## To do:
For the entries that follow, count the lines containing the string "fichas" and write only the number.

## Given records:
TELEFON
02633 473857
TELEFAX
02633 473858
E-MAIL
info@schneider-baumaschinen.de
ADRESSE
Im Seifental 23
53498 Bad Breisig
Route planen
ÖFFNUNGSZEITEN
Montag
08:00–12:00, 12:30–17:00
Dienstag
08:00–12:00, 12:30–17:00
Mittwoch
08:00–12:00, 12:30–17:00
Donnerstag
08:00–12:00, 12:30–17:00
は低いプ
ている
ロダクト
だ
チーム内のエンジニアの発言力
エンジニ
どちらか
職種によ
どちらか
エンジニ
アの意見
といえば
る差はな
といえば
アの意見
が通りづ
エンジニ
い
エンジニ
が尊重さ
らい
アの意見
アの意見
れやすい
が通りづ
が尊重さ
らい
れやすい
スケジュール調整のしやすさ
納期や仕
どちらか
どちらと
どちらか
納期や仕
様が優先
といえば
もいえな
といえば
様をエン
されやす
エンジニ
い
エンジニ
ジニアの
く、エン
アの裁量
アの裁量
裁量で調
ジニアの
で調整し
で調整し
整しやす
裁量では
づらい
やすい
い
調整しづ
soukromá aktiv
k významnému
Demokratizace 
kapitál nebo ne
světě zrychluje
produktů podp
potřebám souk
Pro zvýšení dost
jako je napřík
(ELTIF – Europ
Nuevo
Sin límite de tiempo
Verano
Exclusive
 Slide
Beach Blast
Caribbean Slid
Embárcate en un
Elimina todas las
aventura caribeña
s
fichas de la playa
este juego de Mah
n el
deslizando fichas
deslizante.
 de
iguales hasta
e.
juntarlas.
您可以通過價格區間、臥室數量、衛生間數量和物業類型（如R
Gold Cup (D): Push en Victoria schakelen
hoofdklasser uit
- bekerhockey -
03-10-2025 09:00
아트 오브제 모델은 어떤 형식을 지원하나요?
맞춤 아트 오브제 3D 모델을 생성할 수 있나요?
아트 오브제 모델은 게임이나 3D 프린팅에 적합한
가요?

## Solution to the exercise:
2